Chemoresistant myeloma: phase II clinical study with low-dose thalidomide plus high-dose dexamethasone

• Published in: Journal of chemotherapy (Florence) Vol. 16 Suppl 5; p. 90
• Main Authors: Bernardeschi, P, Dentico, P, Rossi, S, Fiorentini, G, Giustarini, G, Montenora, I, Turano, E
• Format: Journal Article
• Language: English
• Published: England 01.11.2004
• Subjects: Aged; Aged, 80 and over; Antineoplastic Combined Chemotherapy Protocols - adverse effects; Antineoplastic Combined Chemotherapy Protocols - therapeutic use; Blood Sedimentation - drug effects; Dexamethasone - administration & dosage; Dexamethasone - adverse effects; Drug Resistance, Neoplasm; Female; Humans; Male; Middle Aged; Multiple Myeloma - drug therapy; Thalidomide - administration & dosage; Thalidomide - adverse effects
• ISSN: 1120-009X
• DOI: 10.1080/1120009X.2004.11782395

Thalidomide produces a response rate from 32 to 66% of pre-treated myeloma patients with doses ranging from 100 to 800 mg/daily.
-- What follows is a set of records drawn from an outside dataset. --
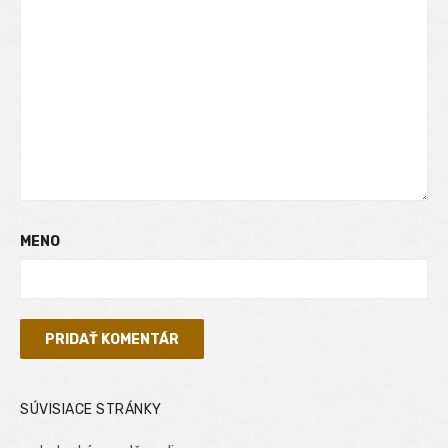
MENO
SÚVISIACE STRÁNKY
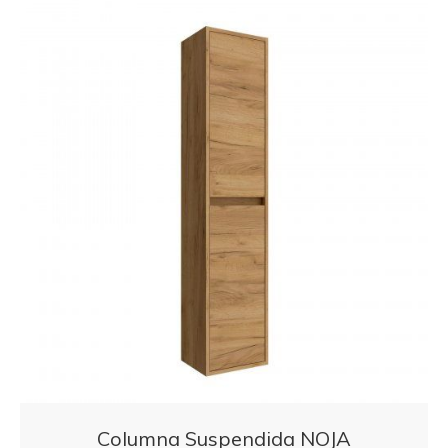
Columna Suspendida NOJA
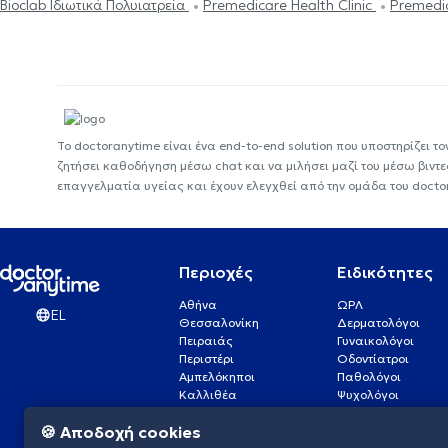
Bioclab Ιδιωτικά Πολυιατρεία
Premedicare Health Clinic
Premedic
Το doctoranytime είναι ένα end-to-end solution που υποστηρίζει το
ζητήσει καθοδήγηση μέσω chat και να μιλήσει μαζί του μέσω βιντ
επαγγελματία υγείας και έχουν ελεγχθεί από την ομάδα του docto
Περιοχές
Ειδικότητες
Αθήνα
ΩΡΛ
EL
Θεσσαλονίκη
Δερματολόγοι
Πειραιάς
Γυναικολόγοι
Περιστέρι
Οδοντίατροι
Αμπελόκηποι
Παθολόγοι
Καλλιθέα
Ψυχολόγοι
Πάτρα
Οφθαλμίατροι
🍪 Αποδοχή cookies
Γλυφάδα
Ενδοκρινολόγοι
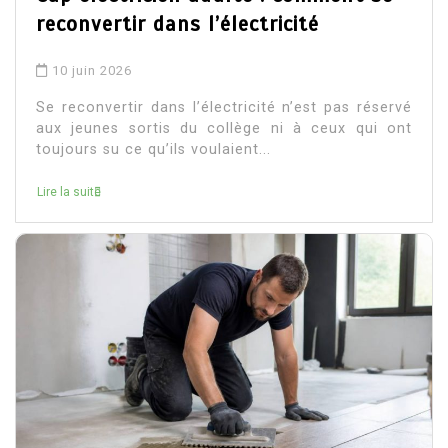
reconvertir dans l’électricité
10 juin 2026
Se reconvertir dans l’électricité n’est pas réservé
aux jeunes sortis du collège ni à ceux qui ont
toujours su ce qu’ils voulaient...
Lire la suite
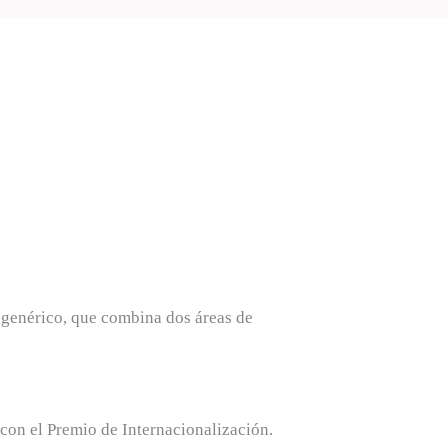
 genérico, que combina dos áreas de
con el Premio de Internacionalización.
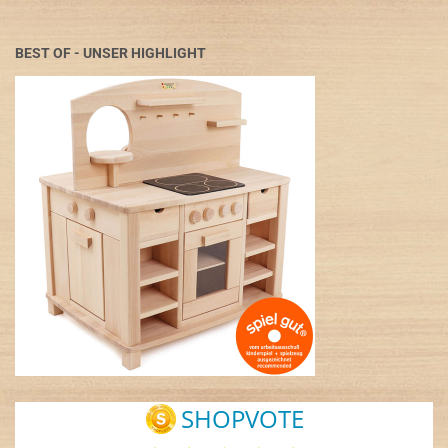
BEST OF - UNSER HIGHLIGHT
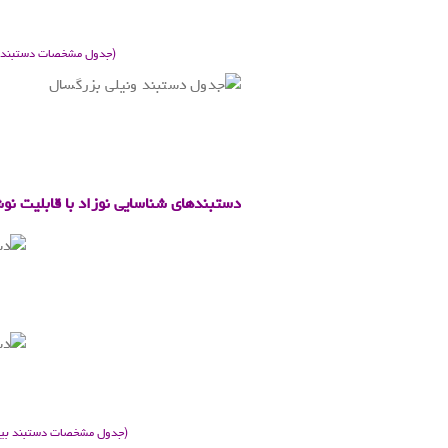
(جدول مشخصات دستبند بیم
.
.
دستبندهای شناسایی نوزاد با قابلیت نوشت
.
.
.
.
.
.
(جدول مشخصات دستبند بیمار 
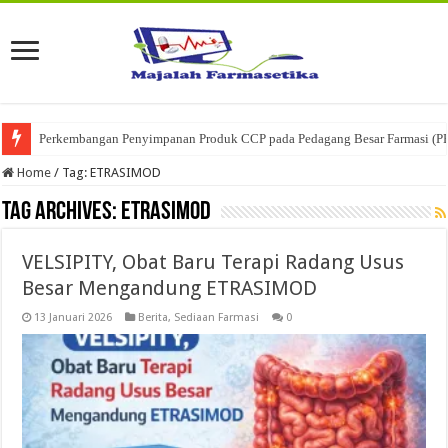
Perkembangan Penyimpanan Produk CCP pada Pedagang Besar Farmasi (P
Home
/
Tag:
ETRASIMOD
Tag Archives:
ETRASIMOD
VELSIPITY, Obat Baru Terapi Radang Usus
Besar Mengandung ETRASIMOD
13 Januari 2026
Berita
,
Sediaan Farmasi
0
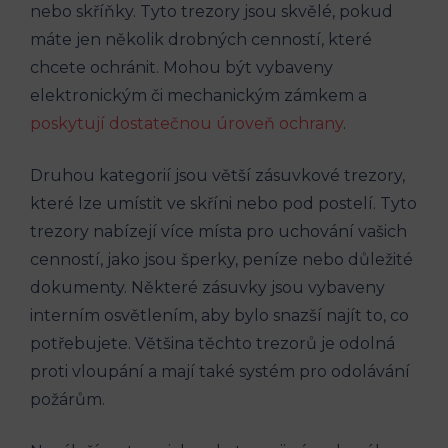
nebo skříňky. Tyto trezory jsou skvělé, pokud
máte jen několik drobných cenností, které
chcete ochránit. Mohou být vybaveny
elektronickým či mechanickým zámkem a
poskytují dostatečnou úroveň ochrany
.
Druhou kategorií jsou větší zásuvkové trezory,
které lze umístit ve skříni nebo pod postelí. Tyto
trezory nabízejí více místa pro uchování vašich
cenností, jako jsou šperky, peníze nebo důležité
dokumenty. Některé zásuvky jsou vybaveny
interním osvětlením, aby bylo snazší najít to, co
potřebujete. Většina těchto trezorů je odolná
proti vloupání a mají také systém pro odolávání
požárům.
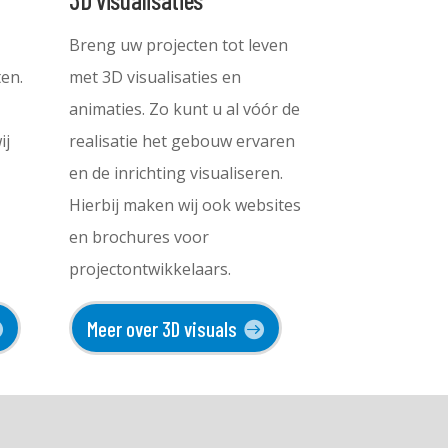
Breng uw projecten tot leven
en.
met 3D visualisaties en
animaties. Zo kunt u al vóór de
ij
realisatie het gebouw ervaren
n
en de inrichting visualiseren.
Hierbij maken wij ook websites
en brochures voor
projectontwikkelaars.
Meer over 3D visuals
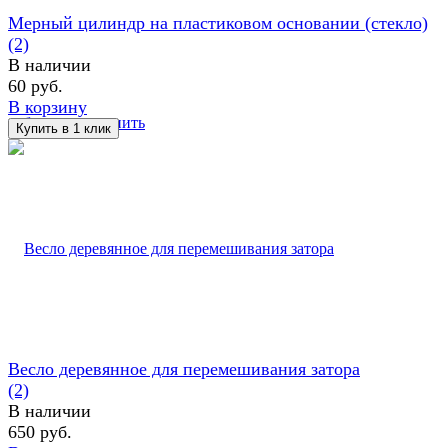
Мерный цилиндр на пластиковом основании (стекло)
(2)
В наличии
60 руб.
В корзину
избранное
сравнить
Весло деревянное для перемешивания затора
(2)
В наличии
650 руб.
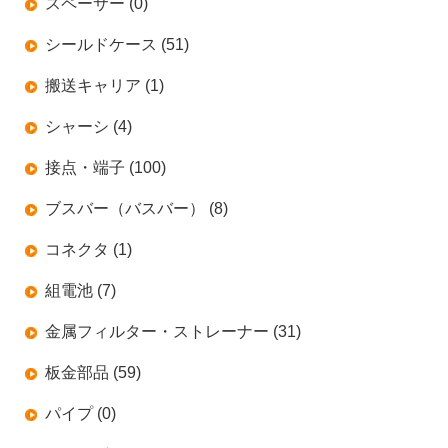
スペーサー (0)
シールドケース (51)
搬送キャリア (1)
シャーシ (4)
接点・端子 (100)
ブスバー（バスバー） (8)
コネクタ (1)
組電池 (7)
金属フィルター・ストレーナー (31)
板金部品 (59)
パイプ (0)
Common, dose-related side effects are sedation, constipation, polyneuropathy. Increased incidence of thromboembolic events were observed in myeloma patients receiving thalidomide as front-line therapy or in association with chemotherapy. Less common adverse reactions are central nervous system (CNS) dysfunction and cutaneous reactions. We describe the update of our experience with low dose thalidomide plus monthly high dose dexamethasone and zolendronate. Most patients were able to tolerate this regimen with few side effects. Erythrocyte sedimentation rate (ESR) lowering was early observed in patients who subsequently responded.